History suggests that successful negotiated settlements to other civil wars have depended on the parties recognizing that they cannot prevail militarily. However, the absence of a UN arms embargo on South Sudan; the fragmentation of the opposition; and the failure of the guarantors and witnesses of a 2015 peace agreement, including the United States, to impose any meaningful consequences for violations of that agreement have ceded military dominance to Kiir’s regime.
This dominance has entrenched a belief in South Sudan’s capital, Juba, that the opposition can be neutralized by force, leaving little incentive for compromise. Fortunately, the United States and other Western governments have several non-violent leverage points to create a new context for a more successful mediation effort.
First, by renouncing its support for a failed 2015 agreement that the South Sudanese regime has co-opted, the United States can set the stage for a new diplomatic push. In doing so, it would be standing in solidarity with nearly two dozen South Sudanese civil society leaders who recently called for a “less politicized, more technocratic leadership.” The United States could then work with its international partners, including South Sudan’s neighbors, to orchestrate a negotiated exit for the morally bankrupt elite that is squandering—not defending—South Sudan’s sovereignty.
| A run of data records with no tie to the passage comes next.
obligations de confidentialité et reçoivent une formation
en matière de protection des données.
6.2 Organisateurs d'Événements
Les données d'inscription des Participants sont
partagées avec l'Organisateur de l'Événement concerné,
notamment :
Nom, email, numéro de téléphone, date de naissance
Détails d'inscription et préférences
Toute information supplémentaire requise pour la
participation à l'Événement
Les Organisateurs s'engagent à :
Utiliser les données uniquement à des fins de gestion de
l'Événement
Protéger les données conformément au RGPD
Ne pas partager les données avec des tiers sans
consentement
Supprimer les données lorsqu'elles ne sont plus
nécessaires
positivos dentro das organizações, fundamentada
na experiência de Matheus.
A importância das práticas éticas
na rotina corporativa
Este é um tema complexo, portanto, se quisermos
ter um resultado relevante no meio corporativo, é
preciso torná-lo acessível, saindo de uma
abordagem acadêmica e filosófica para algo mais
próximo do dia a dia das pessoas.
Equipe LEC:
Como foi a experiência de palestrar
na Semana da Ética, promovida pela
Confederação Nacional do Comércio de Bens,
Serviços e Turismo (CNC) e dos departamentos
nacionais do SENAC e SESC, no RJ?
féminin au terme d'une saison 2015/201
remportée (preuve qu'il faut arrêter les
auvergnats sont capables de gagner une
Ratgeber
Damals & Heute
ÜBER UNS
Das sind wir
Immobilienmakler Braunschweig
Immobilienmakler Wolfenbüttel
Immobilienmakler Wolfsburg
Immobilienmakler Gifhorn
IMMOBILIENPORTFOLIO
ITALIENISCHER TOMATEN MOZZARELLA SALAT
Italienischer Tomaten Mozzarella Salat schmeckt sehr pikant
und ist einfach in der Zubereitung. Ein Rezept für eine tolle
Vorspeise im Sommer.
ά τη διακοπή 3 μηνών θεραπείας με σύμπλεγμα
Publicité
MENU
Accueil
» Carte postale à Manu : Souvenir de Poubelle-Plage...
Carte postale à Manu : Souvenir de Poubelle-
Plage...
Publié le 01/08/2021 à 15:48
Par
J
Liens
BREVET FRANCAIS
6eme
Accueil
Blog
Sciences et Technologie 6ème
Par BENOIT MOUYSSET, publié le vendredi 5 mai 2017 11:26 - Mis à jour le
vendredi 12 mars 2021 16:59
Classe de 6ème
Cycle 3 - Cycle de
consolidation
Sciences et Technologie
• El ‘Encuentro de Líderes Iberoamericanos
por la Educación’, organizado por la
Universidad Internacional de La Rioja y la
Second, while efforts by the UN Security Council to impose an arms embargo on South Sudan have stalled, the regime’s main weapons suppliers are not shadowy arms dealers but key security partners of the United States: Uganda, Egypt, and Ukraine. The United States and its allies must deploy their unique leverage on these governments to end their complicity with the regime’s atrocities. Uganda in particular is both the main transit point for arms and ammunition for Kiir’s forces and the largest recipient of U.S. security assistance in sub-Saharan Africa. The United States can make clear that it will no longer tolerate the contradiction whereby Ugandan President Yoweri Museveni empowers Kiir’s regime on the one hand and is then applauded for hosting the more than one million refugees fleeing that same regime—all while the United States spends nearly $1 billion a year for the humanitarian response.
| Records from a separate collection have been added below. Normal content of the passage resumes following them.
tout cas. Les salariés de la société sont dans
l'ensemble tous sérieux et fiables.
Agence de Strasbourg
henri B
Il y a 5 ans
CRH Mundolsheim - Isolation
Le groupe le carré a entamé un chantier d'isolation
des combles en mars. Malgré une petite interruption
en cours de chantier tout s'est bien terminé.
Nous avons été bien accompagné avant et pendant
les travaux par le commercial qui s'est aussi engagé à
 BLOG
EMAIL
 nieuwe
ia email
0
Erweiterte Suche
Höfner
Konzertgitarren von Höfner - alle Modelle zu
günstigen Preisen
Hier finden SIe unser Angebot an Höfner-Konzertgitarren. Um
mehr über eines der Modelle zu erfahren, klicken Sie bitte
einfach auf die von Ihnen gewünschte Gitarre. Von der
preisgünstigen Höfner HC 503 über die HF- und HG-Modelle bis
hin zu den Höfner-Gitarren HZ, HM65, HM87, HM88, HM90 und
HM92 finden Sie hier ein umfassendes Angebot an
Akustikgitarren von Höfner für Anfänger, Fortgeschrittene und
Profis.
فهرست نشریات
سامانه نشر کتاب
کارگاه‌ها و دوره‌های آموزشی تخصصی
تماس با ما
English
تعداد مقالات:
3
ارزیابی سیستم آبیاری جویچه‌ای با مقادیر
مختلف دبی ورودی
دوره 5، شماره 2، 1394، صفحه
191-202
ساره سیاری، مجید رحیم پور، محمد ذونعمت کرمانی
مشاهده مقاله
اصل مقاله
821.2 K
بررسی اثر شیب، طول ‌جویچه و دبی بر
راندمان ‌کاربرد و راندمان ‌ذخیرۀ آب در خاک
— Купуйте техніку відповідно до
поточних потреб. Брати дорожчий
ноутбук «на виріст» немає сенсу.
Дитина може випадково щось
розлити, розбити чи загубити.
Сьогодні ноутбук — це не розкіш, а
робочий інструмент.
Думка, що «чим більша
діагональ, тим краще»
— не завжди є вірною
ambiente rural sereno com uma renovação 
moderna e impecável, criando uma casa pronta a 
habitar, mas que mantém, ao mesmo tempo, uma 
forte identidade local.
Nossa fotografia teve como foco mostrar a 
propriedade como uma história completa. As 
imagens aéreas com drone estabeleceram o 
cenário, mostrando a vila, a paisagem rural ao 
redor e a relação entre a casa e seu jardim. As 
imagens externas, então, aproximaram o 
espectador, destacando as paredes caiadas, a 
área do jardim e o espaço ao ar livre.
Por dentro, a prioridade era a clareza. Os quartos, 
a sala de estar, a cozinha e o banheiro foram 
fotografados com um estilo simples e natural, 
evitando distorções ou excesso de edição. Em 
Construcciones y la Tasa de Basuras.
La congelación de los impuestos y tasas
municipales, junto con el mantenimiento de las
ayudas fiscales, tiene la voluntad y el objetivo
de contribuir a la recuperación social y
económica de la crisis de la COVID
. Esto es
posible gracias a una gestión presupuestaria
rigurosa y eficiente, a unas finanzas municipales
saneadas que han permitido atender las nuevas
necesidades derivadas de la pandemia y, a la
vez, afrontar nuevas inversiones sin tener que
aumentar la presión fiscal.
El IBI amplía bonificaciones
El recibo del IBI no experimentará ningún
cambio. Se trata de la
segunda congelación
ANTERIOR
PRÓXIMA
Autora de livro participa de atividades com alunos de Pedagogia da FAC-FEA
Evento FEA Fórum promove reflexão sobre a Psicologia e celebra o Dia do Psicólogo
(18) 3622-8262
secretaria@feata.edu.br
Third, building on Haley’s statements this week, African and Western governments must shift the international consensus on the legitimacy of Kiir’s government, which is questionable at best. A public signal now from the United States that it is de-recognizing the regime and downgrading its diplomatic status could alter calculations in Juba and generate an urgency for compromise, not least because de-recognition would call into question Kiir’s privileges and immunities as a sitting head of state. De-recognizing the government does not imply de-recognition of the independent state for which South Sudanese fought and died bravely for decades or of their right to self-determination; the sovereignty of the state is vested in its citizens, however, not in a regime that multiple international bodies have found responsible for war crimes and crimes against humanity.
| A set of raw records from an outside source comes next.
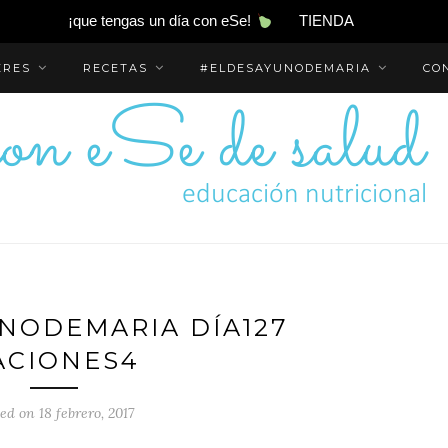
¡que tengas un día con eSe!
TIENDA
ERES
RECETAS
#ELDESAYUNODEMARIA
CO
NODEMARIA DÍA127
ACIONES4
ed on 18 febrero, 2017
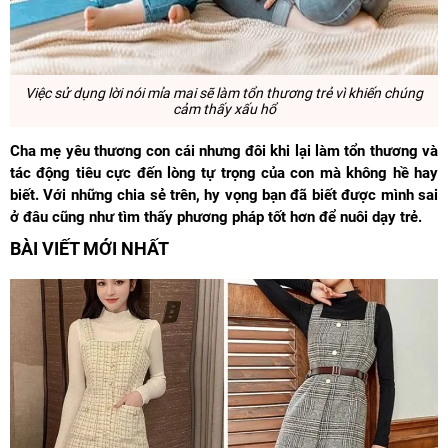
Việc sử dụng lời nói mỉa mai sẽ làm tổn thương trẻ vì khiến chúng
cảm thấy xấu hổ
Cha mẹ yêu thương con cái nhưng đôi khi lại làm tổn thương và
tác động tiêu cực đến lòng tự trọng của con mà không hề hay
biết. Với những chia sẻ trên, hy vọng bạn đã biết được mình sai
ở đâu cũng như tìm thấy phương pháp tốt hơn để nuôi dạy trẻ.
BÀI VIẾT MỚI NHẤT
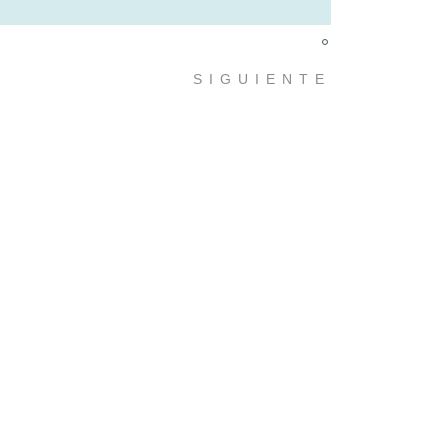
×
SIGUIENTE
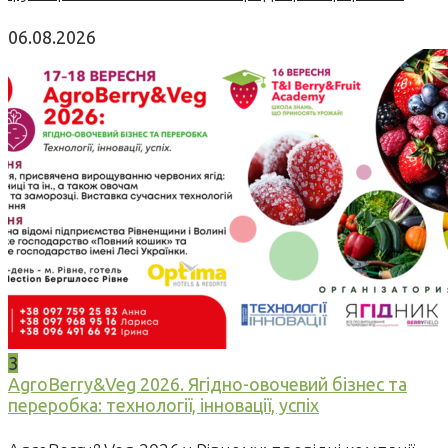
06.08.2026
3
AgroBerry&Veg 2026. Ягідно-овочевий бізнес та
переробка: технології, інновації, успіх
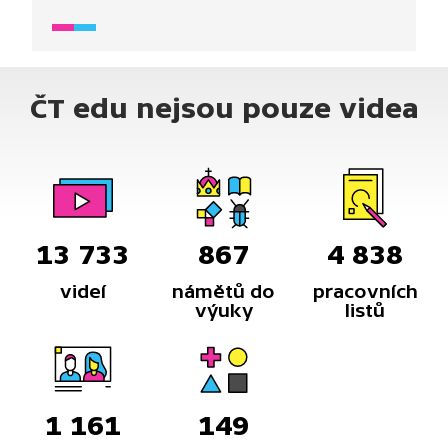
ČT edu nejsou pouze videa
13 733
867
4 838
videí
námětů do
pracovních
výuky
listů
1 161
149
President Trump’s decision to dispatch Haley to east Africa is a welcome, if nascent, indication of the administration’s intention to address the magnitude of South Sudan’s implosion. By following it now with a sustained diplomatic initiative, her visit can be the beginning of the end of South Sudan’s nightmare.
Payton Knopf (Writer of This Article) is the former head of the UN Panel of Experts on South Sudan and a former U.S. diplomat, now with the U.S. Institute of Peace.